One of the tools some people reportedly used was a “mouse mover” or “jiggler” so that activity on the device was recorded. As a result, the individual would always seem to be “online” with their screen active.

Likewise keyboard “clickers” simulate an individual typing, when actually a machine is pressing random buttons on a device’s keyboard. Such tools are still readily available to purchase online—with some claiming to be “undetectable.”

Wall Street mandates

The Wells Fargo incident may have proved a small victory for the Wall Street majority who have been pushing to get staff back to their desks more often—where their bosses can see them.

Despite the upsides experts have flagged with hybrid work—from its being a better solution for women to ensuring the retention of highly talented individuals—many finance titans have pushed hard to get their staff back.

JPMorgan CEO Jamie Dimon, for example, has pushed employees at America’s biggest bank to return to the office.

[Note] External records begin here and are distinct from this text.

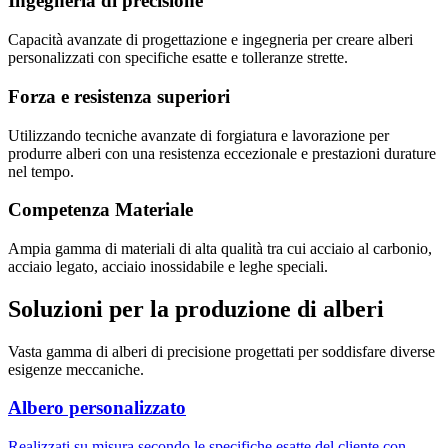
Ingegneria di precisione
Capacità avanzate di progettazione e ingegneria per creare alberi
personalizzati con specifiche esatte e tolleranze strette.
Forza e resistenza superiori
Utilizzando tecniche avanzate di forgiatura e lavorazione per
produrre alberi con una resistenza eccezionale e prestazioni durature
nel tempo.
Competenza Materiale
Ampia gamma di materiali di alta qualità tra cui acciaio al carbonio,
acciaio legato, acciaio inossidabile e leghe speciali.
Soluzioni per la produzione di alberi
Vasta gamma di alberi di precisione progettati per soddisfare diverse
esigenze meccaniche.
Albero personalizzato
Realizzati su misura secondo le specifiche esatte del cliente con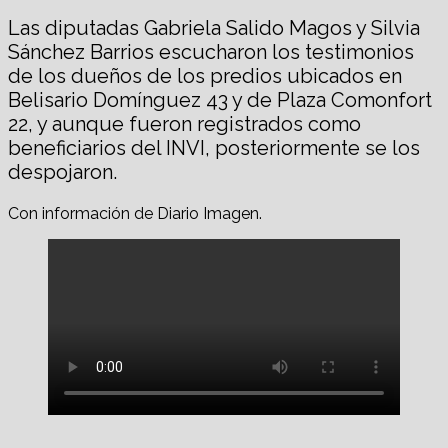
Las diputadas Gabriela Salido Magos y Silvia
Sánchez Barrios escucharon los testimonios
de los dueños de los predios ubicados en
Belisario Domínguez 43 y de Plaza Comonfort
22, y aunque fueron registrados como
beneficiarios del INVI, posteriormente se los
despojaron.
Con información de Diario Imagen.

Last year he said that companies should “modify” their models to help women who needed an additional layer of flexibility, but more widely believes remote work “doesn’t work for young kids or spontaneity or management.”

As a result senior leaders at the company are required to be at their desks five days a week, with other employees expected in at least three times.

The line is the same at Morgan Stanley, with former CEO—now chairman—James Gorman giving staffers a no-nonsense reality check back in January last year. In an interview with Bloomberg he said: “[Staff] don’t get to choose their compensation, they don’t get to choose their promotion, they don’t get to choose to stay home five days a week. I want them with other employees at least three or four days.”

Goldman Sachs is in the same boat—and has repeatedly reminded employees that they need to be in the office five days a week. Last summer human resources chief Jacqueline Arthur said: “While there is flexibility when needed, we are simply reminding our employees of our existing policy. We have continued to encourage employees to work in the office five days a week.”